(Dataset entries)
──────
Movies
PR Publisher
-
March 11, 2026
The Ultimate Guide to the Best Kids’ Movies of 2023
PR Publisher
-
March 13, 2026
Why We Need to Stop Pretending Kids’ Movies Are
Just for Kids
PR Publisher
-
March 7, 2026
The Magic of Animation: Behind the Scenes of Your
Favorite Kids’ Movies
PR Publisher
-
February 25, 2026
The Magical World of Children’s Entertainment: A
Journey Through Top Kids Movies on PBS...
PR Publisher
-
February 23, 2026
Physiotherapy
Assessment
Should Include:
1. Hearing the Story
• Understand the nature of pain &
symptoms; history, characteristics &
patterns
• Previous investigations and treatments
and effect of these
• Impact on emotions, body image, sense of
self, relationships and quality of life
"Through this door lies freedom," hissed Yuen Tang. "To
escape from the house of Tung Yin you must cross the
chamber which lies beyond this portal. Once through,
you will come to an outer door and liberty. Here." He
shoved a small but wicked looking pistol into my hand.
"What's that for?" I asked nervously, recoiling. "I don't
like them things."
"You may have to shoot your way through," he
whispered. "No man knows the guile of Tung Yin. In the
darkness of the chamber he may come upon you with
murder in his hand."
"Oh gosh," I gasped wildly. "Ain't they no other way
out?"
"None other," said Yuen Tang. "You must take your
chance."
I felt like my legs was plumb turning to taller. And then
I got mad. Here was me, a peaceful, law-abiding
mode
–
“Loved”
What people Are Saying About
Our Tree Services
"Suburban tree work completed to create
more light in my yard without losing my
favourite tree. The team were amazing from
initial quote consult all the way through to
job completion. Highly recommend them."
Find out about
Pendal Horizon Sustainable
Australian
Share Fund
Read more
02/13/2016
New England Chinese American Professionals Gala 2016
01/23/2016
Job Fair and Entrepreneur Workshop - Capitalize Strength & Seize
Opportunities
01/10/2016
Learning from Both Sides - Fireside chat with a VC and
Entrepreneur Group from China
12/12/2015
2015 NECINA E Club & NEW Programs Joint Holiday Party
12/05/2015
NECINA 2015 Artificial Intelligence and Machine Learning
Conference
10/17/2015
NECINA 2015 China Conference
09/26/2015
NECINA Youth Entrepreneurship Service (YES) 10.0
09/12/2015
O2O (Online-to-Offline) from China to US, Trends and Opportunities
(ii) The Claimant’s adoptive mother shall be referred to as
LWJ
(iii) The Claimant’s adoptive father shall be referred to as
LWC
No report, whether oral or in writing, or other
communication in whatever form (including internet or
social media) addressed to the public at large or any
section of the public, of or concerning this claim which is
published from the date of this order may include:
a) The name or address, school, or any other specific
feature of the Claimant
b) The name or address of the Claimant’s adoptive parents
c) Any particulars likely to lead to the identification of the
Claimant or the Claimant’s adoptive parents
──────
What is needed - Having read the entries, output all of them verbatim.

Response area -
Movies
PR Publisher
-
March 11, 2026
The Ultimate Guide to the Best Kids’ Movies of 2023
PR Publisher
-
March 13, 2026
Why We Need to Stop Pretending Kids’ Movies Are
Just for Kids
PR Publisher
-
March 7, 2026
The Magic of Animation: Behind the Scenes of Your
Favorite Kids’ Movies
PR Publisher
-
February 25, 2026
The Magical World of Children’s Entertainment: A
Journey Through Top Kids Movies on PBS...
PR Publisher
-
February 23, 2026
Physiotherapy
Assessment
Should Include:
1. Hearing the Story
• Understand the nature of pain &
symptoms; history, characteristics &
patterns
• Previous investigations and treatments
and effect of these
• Impact on emotions, body image, sense of
self, relationships and quality of life
"Through this door lies freedom," hissed Yuen Tang. "To
escape from the house of Tung Yin you must cross the
chamber which lies beyond this portal. Once through,
you will come to an outer door and liberty. Here." He
shoved a small but wicked looking pistol into my hand.
"What's that for?" I asked nervously, recoiling. "I don't
like them things."
"You may have to shoot your way through," he
whispered. "No man knows the guile of Tung Yin. In the
darkness of the chamber he may come upon you with
murder in his hand."
"Oh gosh," I gasped wildly. "Ain't they no other way
out?"
"None other," said Yuen Tang. "You must take your
chance."
I felt like my legs was plumb turning to taller. And then
I got mad. Here was me, a peaceful, law-abiding
mode
–
“Loved”
What people Are Saying About
Our Tree Services
"Suburban tree work completed to create
more light in my yard without losing my
favourite tree. The team were amazing from
initial quote consult all the way through to
job completion. Highly recommend them."
Find out about
Pendal Horizon Sustainable
Australian
Share Fund
Read more
02/13/2016
New England Chinese American Professionals Gala 2016
01/23/2016
Job Fair and Entrepreneur Workshop - Capitalize Strength & Seize
Opportunities
01/10/2016
Learning from Both Sides - Fireside chat with a VC and
Entrepreneur Group from China
12/12/2015
2015 NECINA E Club & NEW Programs Joint Holiday Party
12/05/2015
NECINA 2015 Artificial Intelligence and Machine Learning
Conference
10/17/2015
NECINA 2015 China Conference
09/26/2015
NECINA Youth Entrepreneurship Service (YES) 10.0
09/12/2015
O2O (Online-to-Offline) from China to US, Trends and Opportunities
(ii) The Claimant’s adoptive mother shall be referred to as
LWJ
(iii) The Claimant’s adoptive father shall be referred to as
LWC
No report, whether oral or in writing, or other
communication in whatever form (including internet or
social media) addressed to the public at large or any
section of the public, of or concerning this claim which is
published from the date of this order may include:
a) The name or address, school, or any other specific
feature of the Claimant
b) The name or address of the Claimant’s adoptive parents
c) Any particulars likely to lead to the identification of the
Claimant or the Claimant’s adoptive parents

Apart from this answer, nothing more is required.